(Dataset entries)
* * * *

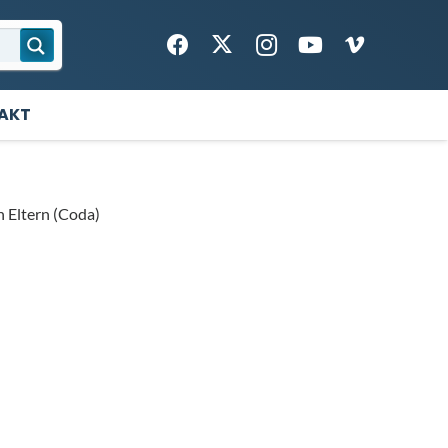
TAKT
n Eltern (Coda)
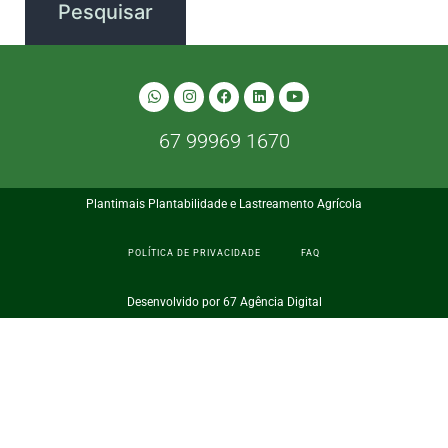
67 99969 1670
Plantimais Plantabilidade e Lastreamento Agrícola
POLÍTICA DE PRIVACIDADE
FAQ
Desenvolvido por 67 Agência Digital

* * * *

**Directions**
Each line of the data above must be repeated exactly, images excluded.

**Solution to this problem**
TAKT
n Eltern (Coda)
67 99969 1670
Plantimais Plantabilidade e Lastreamento Agrícola
POLÍTICA DE PRIVACIDADE
FAQ
Desenvolvido por 67 Agência Digital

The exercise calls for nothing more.